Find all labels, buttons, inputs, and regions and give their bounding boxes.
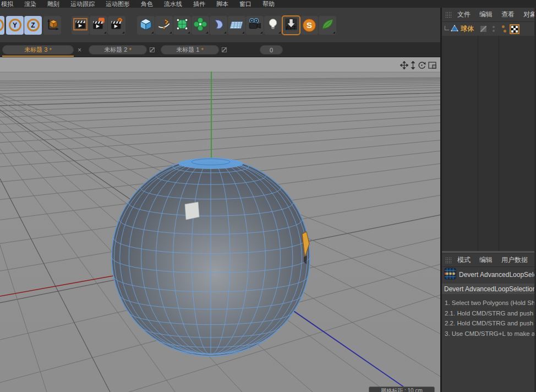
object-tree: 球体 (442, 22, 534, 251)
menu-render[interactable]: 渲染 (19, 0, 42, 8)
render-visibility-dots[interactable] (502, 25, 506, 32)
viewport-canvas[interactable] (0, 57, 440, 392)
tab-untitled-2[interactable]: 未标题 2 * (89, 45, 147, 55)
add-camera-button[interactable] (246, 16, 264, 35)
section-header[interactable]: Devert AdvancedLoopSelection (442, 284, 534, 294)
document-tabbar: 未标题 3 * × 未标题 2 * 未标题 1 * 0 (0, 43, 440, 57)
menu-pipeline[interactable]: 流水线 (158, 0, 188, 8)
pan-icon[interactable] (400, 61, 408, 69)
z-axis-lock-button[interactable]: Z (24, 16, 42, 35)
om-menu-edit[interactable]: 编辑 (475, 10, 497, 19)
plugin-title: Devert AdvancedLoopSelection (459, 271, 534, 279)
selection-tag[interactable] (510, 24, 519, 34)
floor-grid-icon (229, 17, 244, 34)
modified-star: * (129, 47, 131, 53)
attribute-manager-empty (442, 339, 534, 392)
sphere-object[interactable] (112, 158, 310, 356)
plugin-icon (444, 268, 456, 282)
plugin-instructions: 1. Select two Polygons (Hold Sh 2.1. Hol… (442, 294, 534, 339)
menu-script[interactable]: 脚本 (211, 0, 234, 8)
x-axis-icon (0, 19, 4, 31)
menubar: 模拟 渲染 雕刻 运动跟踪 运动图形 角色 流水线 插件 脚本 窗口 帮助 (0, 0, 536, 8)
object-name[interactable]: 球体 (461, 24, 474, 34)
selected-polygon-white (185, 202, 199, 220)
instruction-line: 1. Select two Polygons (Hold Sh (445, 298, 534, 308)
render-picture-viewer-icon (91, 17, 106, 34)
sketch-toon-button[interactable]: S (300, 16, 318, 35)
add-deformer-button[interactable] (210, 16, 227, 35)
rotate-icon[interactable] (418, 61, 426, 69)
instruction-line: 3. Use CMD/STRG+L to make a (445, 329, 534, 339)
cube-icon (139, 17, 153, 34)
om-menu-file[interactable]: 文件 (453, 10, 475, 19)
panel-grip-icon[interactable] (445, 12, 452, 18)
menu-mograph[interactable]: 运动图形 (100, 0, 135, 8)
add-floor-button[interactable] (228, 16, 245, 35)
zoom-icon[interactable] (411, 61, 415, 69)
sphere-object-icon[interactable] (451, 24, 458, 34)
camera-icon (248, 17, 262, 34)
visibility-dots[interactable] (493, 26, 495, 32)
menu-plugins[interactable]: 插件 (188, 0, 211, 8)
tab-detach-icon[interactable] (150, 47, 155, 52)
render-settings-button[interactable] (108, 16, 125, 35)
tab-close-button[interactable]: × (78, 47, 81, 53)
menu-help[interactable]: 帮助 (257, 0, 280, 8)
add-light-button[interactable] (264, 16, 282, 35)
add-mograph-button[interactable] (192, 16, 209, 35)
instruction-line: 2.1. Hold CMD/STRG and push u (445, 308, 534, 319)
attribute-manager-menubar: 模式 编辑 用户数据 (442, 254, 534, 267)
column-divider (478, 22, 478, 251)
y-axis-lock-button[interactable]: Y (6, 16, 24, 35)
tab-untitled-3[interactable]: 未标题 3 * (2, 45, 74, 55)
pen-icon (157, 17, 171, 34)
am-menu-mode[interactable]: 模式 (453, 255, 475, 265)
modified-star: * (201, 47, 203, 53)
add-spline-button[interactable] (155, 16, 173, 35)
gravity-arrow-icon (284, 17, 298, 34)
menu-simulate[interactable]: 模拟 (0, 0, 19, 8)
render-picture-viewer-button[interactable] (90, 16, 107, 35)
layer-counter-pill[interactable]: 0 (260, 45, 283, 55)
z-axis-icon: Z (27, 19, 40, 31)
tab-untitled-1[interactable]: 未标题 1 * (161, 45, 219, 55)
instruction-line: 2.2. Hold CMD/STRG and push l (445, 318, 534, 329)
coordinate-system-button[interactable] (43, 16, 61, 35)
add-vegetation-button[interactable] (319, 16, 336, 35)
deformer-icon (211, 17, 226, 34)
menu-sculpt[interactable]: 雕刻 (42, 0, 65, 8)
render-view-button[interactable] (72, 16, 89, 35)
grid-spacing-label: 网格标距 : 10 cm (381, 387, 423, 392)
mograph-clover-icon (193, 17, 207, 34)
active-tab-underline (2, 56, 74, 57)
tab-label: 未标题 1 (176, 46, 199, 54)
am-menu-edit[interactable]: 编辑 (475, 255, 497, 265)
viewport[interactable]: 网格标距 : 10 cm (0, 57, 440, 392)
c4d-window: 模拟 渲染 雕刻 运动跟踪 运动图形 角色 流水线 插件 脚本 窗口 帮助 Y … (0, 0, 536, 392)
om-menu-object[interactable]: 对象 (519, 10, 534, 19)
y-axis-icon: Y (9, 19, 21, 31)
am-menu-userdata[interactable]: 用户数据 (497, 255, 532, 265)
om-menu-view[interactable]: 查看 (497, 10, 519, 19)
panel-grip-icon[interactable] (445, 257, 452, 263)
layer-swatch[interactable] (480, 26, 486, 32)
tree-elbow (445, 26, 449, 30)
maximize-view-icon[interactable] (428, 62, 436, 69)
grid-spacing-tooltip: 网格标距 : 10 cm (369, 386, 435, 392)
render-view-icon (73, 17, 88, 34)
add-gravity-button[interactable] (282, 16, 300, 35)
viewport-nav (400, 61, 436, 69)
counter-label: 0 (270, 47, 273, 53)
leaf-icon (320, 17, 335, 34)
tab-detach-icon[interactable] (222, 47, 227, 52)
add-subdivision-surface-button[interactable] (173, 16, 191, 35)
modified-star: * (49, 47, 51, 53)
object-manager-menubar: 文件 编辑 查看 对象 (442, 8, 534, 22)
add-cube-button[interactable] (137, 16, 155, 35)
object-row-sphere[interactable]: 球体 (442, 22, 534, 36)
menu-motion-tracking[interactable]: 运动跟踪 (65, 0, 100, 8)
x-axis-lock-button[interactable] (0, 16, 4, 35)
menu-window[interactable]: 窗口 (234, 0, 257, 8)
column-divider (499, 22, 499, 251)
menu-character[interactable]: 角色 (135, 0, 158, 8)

WHAT YOU WILL DO: The word "deformer" occurs on certain lines of the material; count those lines and respond with the number only.

RESULT OF THE TASK: 2